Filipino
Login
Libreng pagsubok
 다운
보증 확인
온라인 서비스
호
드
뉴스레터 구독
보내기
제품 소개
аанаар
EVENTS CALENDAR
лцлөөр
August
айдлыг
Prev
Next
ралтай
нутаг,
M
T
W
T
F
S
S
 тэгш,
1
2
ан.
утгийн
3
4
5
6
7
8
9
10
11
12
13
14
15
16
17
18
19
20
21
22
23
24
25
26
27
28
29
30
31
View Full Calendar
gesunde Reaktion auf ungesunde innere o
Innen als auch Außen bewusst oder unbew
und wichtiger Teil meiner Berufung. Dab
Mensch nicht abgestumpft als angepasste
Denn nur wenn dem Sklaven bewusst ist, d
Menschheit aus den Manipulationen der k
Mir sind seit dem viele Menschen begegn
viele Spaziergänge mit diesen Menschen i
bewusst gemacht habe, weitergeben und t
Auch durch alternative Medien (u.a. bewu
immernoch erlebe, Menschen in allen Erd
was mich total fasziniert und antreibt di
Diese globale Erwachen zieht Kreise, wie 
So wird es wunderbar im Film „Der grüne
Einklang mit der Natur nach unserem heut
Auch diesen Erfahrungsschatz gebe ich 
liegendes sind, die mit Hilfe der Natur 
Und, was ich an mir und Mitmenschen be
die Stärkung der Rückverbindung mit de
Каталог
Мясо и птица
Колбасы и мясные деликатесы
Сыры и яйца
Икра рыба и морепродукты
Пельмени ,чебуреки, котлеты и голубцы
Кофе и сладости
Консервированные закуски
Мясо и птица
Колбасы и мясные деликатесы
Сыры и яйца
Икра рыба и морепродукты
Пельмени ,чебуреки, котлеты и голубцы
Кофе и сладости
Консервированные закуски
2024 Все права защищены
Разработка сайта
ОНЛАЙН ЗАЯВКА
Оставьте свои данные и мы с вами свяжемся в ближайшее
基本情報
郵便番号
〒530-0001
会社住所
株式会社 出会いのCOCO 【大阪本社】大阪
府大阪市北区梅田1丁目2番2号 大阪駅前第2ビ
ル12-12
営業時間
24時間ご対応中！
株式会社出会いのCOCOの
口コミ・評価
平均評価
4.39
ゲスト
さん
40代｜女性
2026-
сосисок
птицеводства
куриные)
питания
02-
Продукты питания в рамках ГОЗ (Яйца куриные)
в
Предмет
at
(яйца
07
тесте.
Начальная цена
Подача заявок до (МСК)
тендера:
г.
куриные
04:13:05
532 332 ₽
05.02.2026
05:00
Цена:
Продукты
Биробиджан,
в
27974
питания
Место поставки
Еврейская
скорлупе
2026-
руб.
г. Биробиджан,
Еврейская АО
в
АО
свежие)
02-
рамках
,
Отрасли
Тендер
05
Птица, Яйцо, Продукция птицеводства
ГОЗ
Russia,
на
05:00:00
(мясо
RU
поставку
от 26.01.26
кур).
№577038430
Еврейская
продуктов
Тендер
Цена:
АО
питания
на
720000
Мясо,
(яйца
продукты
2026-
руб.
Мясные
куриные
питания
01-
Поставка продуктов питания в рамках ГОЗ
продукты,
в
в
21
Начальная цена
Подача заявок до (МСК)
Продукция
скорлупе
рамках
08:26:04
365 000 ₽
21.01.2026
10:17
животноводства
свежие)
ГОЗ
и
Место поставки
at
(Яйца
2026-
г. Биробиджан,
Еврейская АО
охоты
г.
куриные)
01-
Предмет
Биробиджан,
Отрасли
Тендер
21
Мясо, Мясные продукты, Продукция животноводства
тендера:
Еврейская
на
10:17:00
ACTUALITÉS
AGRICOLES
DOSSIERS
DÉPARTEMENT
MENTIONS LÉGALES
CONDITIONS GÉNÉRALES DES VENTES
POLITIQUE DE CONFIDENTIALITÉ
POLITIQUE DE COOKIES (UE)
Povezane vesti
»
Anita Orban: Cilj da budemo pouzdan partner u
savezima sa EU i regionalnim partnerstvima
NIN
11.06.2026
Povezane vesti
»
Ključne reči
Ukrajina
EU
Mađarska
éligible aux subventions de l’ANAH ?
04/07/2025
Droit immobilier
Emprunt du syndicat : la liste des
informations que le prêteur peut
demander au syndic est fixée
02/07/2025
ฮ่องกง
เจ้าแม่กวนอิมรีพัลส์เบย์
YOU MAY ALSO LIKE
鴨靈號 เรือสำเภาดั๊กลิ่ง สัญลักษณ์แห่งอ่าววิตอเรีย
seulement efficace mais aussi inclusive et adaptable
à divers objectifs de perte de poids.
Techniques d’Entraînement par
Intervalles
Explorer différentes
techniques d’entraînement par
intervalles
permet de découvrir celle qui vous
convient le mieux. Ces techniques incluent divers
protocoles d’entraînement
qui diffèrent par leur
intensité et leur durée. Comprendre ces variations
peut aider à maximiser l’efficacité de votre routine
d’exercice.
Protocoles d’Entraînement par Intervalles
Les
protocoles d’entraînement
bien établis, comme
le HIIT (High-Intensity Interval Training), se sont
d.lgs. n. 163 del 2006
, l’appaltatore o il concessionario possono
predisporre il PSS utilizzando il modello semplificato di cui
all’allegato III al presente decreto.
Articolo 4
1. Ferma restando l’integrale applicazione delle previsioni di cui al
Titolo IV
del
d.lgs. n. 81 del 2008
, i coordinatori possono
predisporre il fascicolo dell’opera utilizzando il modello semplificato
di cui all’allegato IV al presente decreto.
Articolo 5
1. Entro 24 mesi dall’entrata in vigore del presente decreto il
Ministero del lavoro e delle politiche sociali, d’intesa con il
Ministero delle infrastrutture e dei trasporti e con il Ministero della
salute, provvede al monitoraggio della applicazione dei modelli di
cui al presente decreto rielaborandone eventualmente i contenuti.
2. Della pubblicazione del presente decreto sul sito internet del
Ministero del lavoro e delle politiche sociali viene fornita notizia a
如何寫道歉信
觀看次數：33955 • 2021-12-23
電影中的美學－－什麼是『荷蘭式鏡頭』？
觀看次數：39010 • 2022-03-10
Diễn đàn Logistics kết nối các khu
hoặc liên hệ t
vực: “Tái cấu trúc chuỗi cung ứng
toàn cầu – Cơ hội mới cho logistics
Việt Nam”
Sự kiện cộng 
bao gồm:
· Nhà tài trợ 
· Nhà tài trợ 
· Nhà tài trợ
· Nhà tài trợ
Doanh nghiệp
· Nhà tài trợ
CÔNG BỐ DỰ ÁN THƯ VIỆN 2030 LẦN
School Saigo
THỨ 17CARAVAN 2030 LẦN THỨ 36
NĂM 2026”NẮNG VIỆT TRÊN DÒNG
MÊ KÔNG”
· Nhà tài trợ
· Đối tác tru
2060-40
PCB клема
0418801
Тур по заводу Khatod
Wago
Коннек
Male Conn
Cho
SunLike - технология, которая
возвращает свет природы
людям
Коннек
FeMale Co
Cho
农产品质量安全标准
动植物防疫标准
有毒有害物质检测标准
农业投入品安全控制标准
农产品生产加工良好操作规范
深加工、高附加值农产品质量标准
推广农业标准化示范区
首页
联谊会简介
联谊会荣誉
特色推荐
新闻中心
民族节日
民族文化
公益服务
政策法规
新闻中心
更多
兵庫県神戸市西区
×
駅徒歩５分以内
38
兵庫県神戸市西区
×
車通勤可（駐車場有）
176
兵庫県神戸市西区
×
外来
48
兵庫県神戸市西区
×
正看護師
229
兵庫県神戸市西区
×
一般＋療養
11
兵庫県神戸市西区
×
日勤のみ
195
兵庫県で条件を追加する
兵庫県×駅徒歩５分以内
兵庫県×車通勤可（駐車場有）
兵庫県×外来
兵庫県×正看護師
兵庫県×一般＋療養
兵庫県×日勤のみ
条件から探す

> [Task]: Repeat the material above exactly, including every line.

> [Result of this task]:
Filipino
Login
Libreng pagsubok
 다운
보증 확인
온라인 서비스
호
드
뉴스레터 구독
보내기
제품 소개
аанаар
EVENTS CALENDAR
лцлөөр
August
айдлыг
Prev
Next
ралтай
нутаг,
M
T
W
T
F
S
S
 тэгш,
1
2
ан.
утгийн
3
4
5
6
7
8
9
10
11
12
13
14
15
16
17
18
19
20
21
22
23
24
25
26
27
28
29
30
31
View Full Calendar
gesunde Reaktion auf ungesunde innere o
Innen als auch Außen bewusst oder unbew
und wichtiger Teil meiner Berufung. Dab
Mensch nicht abgestumpft als angepasste
Denn nur wenn dem Sklaven bewusst ist, d
Menschheit aus den Manipulationen der k
Mir sind seit dem viele Menschen begegn
viele Spaziergänge mit diesen Menschen i
bewusst gemacht habe, weitergeben und t
Auch durch alternative Medien (u.a. bewu
immernoch erlebe, Menschen in allen Erd
was mich total fasziniert und antreibt di
Diese globale Erwachen zieht Kreise, wie 
So wird es wunderbar im Film „Der grüne
Einklang mit der Natur nach unserem heut
Auch diesen Erfahrungsschatz gebe ich 
liegendes sind, die mit Hilfe der Natur 
Und, was ich an mir und Mitmenschen be
die Stärkung der Rückverbindung mit de
Каталог
Мясо и птица
Колбасы и мясные деликатесы
Сыры и яйца
Икра рыба и морепродукты
Пельмени ,чебуреки, котлеты и голубцы
Кофе и сладости
Консервированные закуски
Мясо и птица
Колбасы и мясные деликатесы
Сыры и яйца
Икра рыба и морепродукты
Пельмени ,чебуреки, котлеты и голубцы
Кофе и сладости
Консервированные закуски
2024 Все права защищены
Разработка сайта
ОНЛАЙН ЗАЯВКА
Оставьте свои данные и мы с вами свяжемся в ближайшее
基本情報
郵便番号
〒530-0001
会社住所
株式会社 出会いのCOCO 【大阪本社】大阪
府大阪市北区梅田1丁目2番2号 大阪駅前第2ビ
ル12-12
営業時間
24時間ご対応中！
株式会社出会いのCOCOの
口コミ・評価
平均評価
4.39
ゲスト
さん
40代｜女性
2026-
сосисок
птицеводства
куриные)
питания
02-
Продукты питания в рамках ГОЗ (Яйца куриные)
в
Предмет
at
(яйца
07
тесте.
Начальная цена
Подача заявок до (МСК)
тендера:
г.
куриные
04:13:05
532 332 ₽
05.02.2026
05:00
Цена:
Продукты
Биробиджан,
в
27974
питания
Место поставки
Еврейская
скорлупе
2026-
руб.
г. Биробиджан,
Еврейская АО
в
АО
свежие)
02-
рамках
,
Отрасли
Тендер
05
Птица, Яйцо, Продукция птицеводства
ГОЗ
Russia,
на
05:00:00
(мясо
RU
поставку
от 26.01.26
кур).
№577038430
Еврейская
продуктов
Тендер
Цена:
АО
питания
на
720000
Мясо,
(яйца
продукты
2026-
руб.
Мясные
куриные
питания
01-
Поставка продуктов питания в рамках ГОЗ
продукты,
в
в
21
Начальная цена
Подача заявок до (МСК)
Продукция
скорлупе
рамках
08:26:04
365 000 ₽
21.01.2026
10:17
животноводства
свежие)
ГОЗ
и
Место поставки
at
(Яйца
2026-
г. Биробиджан,
Еврейская АО
охоты
г.
куриные)
01-
Предмет
Биробиджан,
Отрасли
Тендер
21
Мясо, Мясные продукты, Продукция животноводства
тендера:
Еврейская
на
10:17:00
ACTUALITÉS
AGRICOLES
DOSSIERS
DÉPARTEMENT
MENTIONS LÉGALES
CONDITIONS GÉNÉRALES DES VENTES
POLITIQUE DE CONFIDENTIALITÉ
POLITIQUE DE COOKIES (UE)
Povezane vesti
»
Anita Orban: Cilj da budemo pouzdan partner u
savezima sa EU i regionalnim partnerstvima
NIN
11.06.2026
Povezane vesti
»
Ključne reči
Ukrajina
EU
Mađarska
éligible aux subventions de l’ANAH ?
04/07/2025
Droit immobilier
Emprunt du syndicat : la liste des
informations que le prêteur peut
demander au syndic est fixée
02/07/2025
ฮ่องกง
เจ้าแม่กวนอิมรีพัลส์เบย์
YOU MAY ALSO LIKE
鴨靈號 เรือสำเภาดั๊กลิ่ง สัญลักษณ์แห่งอ่าววิตอเรีย
seulement efficace mais aussi inclusive et adaptable
à divers objectifs de perte de poids.
Techniques d’Entraînement par
Intervalles
Explorer différentes
techniques d’entraînement par
intervalles
permet de découvrir celle qui vous
convient le mieux. Ces techniques incluent divers
protocoles d’entraînement
qui diffèrent par leur
intensité et leur durée. Comprendre ces variations
peut aider à maximiser l’efficacité de votre routine
d’exercice.
Protocoles d’Entraînement par Intervalles
Les
protocoles d’entraînement
bien établis, comme
le HIIT (High-Intensity Interval Training), se sont
d.lgs. n. 163 del 2006
, l’appaltatore o il concessionario possono
predisporre il PSS utilizzando il modello semplificato di cui
all’allegato III al presente decreto.
Articolo 4
1. Ferma restando l’integrale applicazione delle previsioni di cui al
Titolo IV
del
d.lgs. n. 81 del 2008
, i coordinatori possono
predisporre il fascicolo dell’opera utilizzando il modello semplificato
di cui all’allegato IV al presente decreto.
Articolo 5
1. Entro 24 mesi dall’entrata in vigore del presente decreto il
Ministero del lavoro e delle politiche sociali, d’intesa con il
Ministero delle infrastrutture e dei trasporti e con il Ministero della
salute, provvede al monitoraggio della applicazione dei modelli di
cui al presente decreto rielaborandone eventualmente i contenuti.
2. Della pubblicazione del presente decreto sul sito internet del
Ministero del lavoro e delle politiche sociali viene fornita notizia a
如何寫道歉信
觀看次數：33955 • 2021-12-23
電影中的美學－－什麼是『荷蘭式鏡頭』？
觀看次數：39010 • 2022-03-10
Diễn đàn Logistics kết nối các khu
hoặc liên hệ t
vực: “Tái cấu trúc chuỗi cung ứng
toàn cầu – Cơ hội mới cho logistics
Việt Nam”
Sự kiện cộng 
bao gồm:
· Nhà tài trợ 
· Nhà tài trợ 
· Nhà tài trợ
· Nhà tài trợ
Doanh nghiệp
· Nhà tài trợ
CÔNG BỐ DỰ ÁN THƯ VIỆN 2030 LẦN
School Saigo
THỨ 17CARAVAN 2030 LẦN THỨ 36
NĂM 2026”NẮNG VIỆT TRÊN DÒNG
MÊ KÔNG”
· Nhà tài trợ
· Đối tác tru
2060-40
PCB клема
0418801
Тур по заводу Khatod
Wago
Коннек
Male Conn
Cho
SunLike - технология, которая
возвращает свет природы
людям
Коннек
FeMale Co
Cho
农产品质量安全标准
动植物防疫标准
有毒有害物质检测标准
农业投入品安全控制标准
农产品生产加工良好操作规范
深加工、高附加值农产品质量标准
推广农业标准化示范区
首页
联谊会简介
联谊会荣誉
特色推荐
新闻中心
民族节日
民族文化
公益服务
政策法规
新闻中心
更多
兵庫県神戸市西区
×
駅徒歩５分以内
38
兵庫県神戸市西区
×
車通勤可（駐車場有）
176
兵庫県神戸市西区
×
外来
48
兵庫県神戸市西区
×
正看護師
229
兵庫県神戸市西区
×
一般＋療養
11
兵庫県神戸市西区
×
日勤のみ
195
兵庫県で条件を追加する
兵庫県×駅徒歩５分以内
兵庫県×車通勤可（駐車場有）
兵庫県×外来
兵庫県×正看護師
兵庫県×一般＋療養
兵庫県×日勤のみ
条件から探す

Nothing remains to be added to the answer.